Thursday, February 23, 2006

The Idea of Travel

I like the idea of travel. I actually love the idea of travel. Yet this last week in Costa Rica has forced me to ask if I actually like travel itself or just some pseudo-Platonic idea of travel. In reality travel is often uncomfortable.

Talk to anyone who travels regularly for business and you typically get a long list of travel woes (the pessimists) or a short list of strategies to minimize discomfort (the optimists). Those in this second category (the optimists) will suggest tips for packing light and tactics to help on long plane flights (neck pillows, how to score an exit row, an IPOD, or a stiff drink). They will advise on ways protect your passport and make sure your purse isn’t snatched. They will tell you of a great place to eat and whether you can safely drink the water in such-and-such a spot. These are the optimists. Everyone else simply shudders and gives you a look that clearly communicates something like: “I hope your will is up-to-date and your medical insurance pays for a medivac chopper in Ecuador.”

As an actual traveler, I find myself schizophrenic. I’m unbearably optimistic in the planning stage, and utterly certain the night before departure that I will die on this trip.
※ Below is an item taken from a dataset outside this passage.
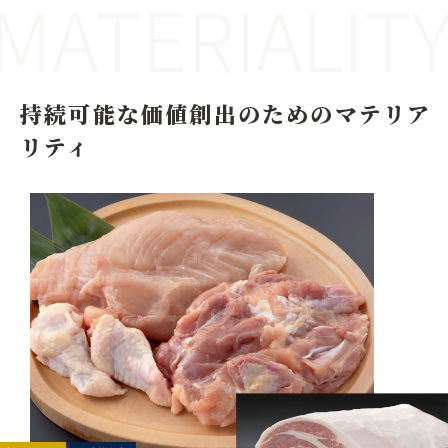
MATERIALIT
持続可能な価値創出のためのマテリア
リティ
On that last night I ponder at length the story of a rabbi who everyday would tearfully bid farewell to his children and wife before leaving for the kosher slaughter house. He did this each day because he was convinced that he would do something wrong during the day and God would strike him down.

I don’t like the rabbi’s the view of God, but I understand it because in large part it remains mine. My default view of God is one that easily accepts God as in possession of unlimited power… so far so good. Scripture supports a stunning affirmation of God as all powerful. Yet like the rabbi I tend to fear that God’s exercise of power will be capricious and potentially vindictive.

And for some reason travel stirs up my existential fears. Out of the routine of work and home I find myself even less certain of God’s goodness and care for me and others. I do forget my fear in moments of delight: as I taste new foods (fried plantains with black bean puree and guacamole), peek over the rim of a volcano (Irazu with its bubbling and florescent green sulfur water), or spend time with gracious and caring people (men like our Costa Rican bus driver Walter). Yet if I’m honest there is discomfort even on the most successful of trips.

I’d like that to make more attentive rather than fearful… more open rather than sour… and use those moments unease to remind me that life this side of eternity all is travel.